The course will also teach students how to work with computers through a hands-on experience. The practical side of the course will take place in the Faculty of Arts Computer Laboratory. There, students will learn the fundamentals of computer operation, how to make best use of the plethora of information which is available through the Internet and how to access the various databases which are available through the World Wide Web.
Concurrently, students will study the history of computers, the many different effects which computers have had on the cultural context in which we live, the changes which computerized technologies have initiated in every area of our lives.

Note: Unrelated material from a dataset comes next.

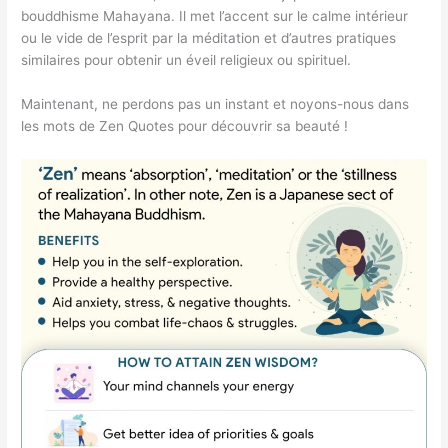
bouddhisme Mahayana. Il met l’accent sur le calme intérieur
ou le vide de l’esprit par la méditation et d’autres pratiques
similaires pour obtenir un éveil religieux ou spirituel.
Maintenant, ne perdons pas un instant et noyons-nous dans
les mots de Zen Quotes pour découvrir sa beauté !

One of the central premises of the course is that students need to feel empowered in their use of new technologies in order to be able to critically evaluate their impact. One of the ways in which we will approach this problem is by using the internet to set up a virtual classroom thus self-reflexively examining our objects of study. This will be more than just an e-mail network. It will be the cyberspatial equivalent to a classroom where students will be able to talk about their work, their research and their goals in real time. We will accomplish this through the use of a telnet based MOO. (Moo's are extensions of e-mail into real time. They permit you to send messages and receives responses from people who are hooked up to the network at the same time.) In effect, students in the class will practice and then create the on-ramps which they need to access the information highway at the same time as learn how to question and criticize its presumptions and pretentions.
All materials in the course will be available on-line. Students will be encouraged to develop and extend those materials by making their own research available to the class on-line. All assignments in the course will sent to the instructor (s) electronically and students will receive comments in a similar fashion.